Aim: Marine vertebrates play key functional roles on reef ecosystems. Despite their phylogenetic distance, different vertebrate lineages could play similar functions on reefs, which has been overlooked by current research on marine functional biogeography. We provide the first comprehensive assessment of the functional structure and inventory of ecosystem functions delivered by 224 vertebrates—marine mammals, sea turtles, sharks, rays and bony fish—in Atlantic Ocean reefs.
Location: Atlantic Ocean reefs.
Methods: We compiled six species-level traits and investigated geographical patterns of functional richness (FRic), functional uniqueness (FUn) and specialization (FSpe) in 83 assemblages. Additionally, we simulate the effects of marine vertebrate species’ extinction on functional diversity metrics.
Results: Sharks, rays and bony fish species had the highest overlap in functional space (30.94%), while turtles overlapped mainly with bony fishes (1.76%). The functional structure of vertebrate assemblages is not homogeneous across the Atlantic.
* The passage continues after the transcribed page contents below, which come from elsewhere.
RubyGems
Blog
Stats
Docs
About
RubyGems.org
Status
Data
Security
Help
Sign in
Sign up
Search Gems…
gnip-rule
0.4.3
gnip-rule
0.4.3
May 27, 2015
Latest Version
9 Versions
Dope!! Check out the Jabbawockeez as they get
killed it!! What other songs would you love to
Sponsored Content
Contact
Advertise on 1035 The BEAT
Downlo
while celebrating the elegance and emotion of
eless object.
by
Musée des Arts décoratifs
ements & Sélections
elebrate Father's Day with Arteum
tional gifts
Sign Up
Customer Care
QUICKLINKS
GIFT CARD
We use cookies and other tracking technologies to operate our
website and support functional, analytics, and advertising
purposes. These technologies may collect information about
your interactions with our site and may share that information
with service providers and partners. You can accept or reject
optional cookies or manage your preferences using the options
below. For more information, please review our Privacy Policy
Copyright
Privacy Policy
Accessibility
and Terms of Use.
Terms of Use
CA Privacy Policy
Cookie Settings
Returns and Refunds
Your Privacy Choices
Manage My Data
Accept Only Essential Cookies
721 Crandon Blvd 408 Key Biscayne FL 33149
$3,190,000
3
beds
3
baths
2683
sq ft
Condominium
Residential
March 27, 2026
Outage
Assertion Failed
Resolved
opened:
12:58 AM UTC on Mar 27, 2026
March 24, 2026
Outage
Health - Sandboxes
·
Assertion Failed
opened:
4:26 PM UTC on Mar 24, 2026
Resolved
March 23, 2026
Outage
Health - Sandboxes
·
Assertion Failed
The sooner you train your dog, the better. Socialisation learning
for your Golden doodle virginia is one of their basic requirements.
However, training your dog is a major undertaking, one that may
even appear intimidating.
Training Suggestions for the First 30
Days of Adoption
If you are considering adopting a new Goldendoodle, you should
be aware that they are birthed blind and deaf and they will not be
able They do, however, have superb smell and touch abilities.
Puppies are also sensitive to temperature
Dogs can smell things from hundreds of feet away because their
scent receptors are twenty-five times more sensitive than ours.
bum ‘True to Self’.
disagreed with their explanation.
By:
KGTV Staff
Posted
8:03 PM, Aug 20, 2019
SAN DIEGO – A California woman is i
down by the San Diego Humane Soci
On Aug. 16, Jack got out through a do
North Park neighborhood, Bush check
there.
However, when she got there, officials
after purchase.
While functional richness peaks in the Caribbean (a “functional hotspot”), this region depicts low-to-intermediate functional uniqueness and functional specialization levels. Despite the large proportion of threatened top predator species (53.1%), mainly large-bodied sharks, it is the loss of mesopredator species that will severely impact (up to 94% of functional loss) the functional space of vertebrate assemblages in Atlantic Ocean reefs.
Main conclusions: Our study reveals that functional richness patterns of vertebrate assemblages differ across Atlantic Ocean reefs. Despite the low values of functional uniqueness and specialization in some reef assemblages, reef functioning can still be compromised due to species’ extinctions. The impact of mesopredators’ loss over the functional structure of vertebrate assemblages is worrisome since this group holds a considerable proportion of threatened species (20.1%) and is next in line considering the anthropogenic impacts over high trophic level species.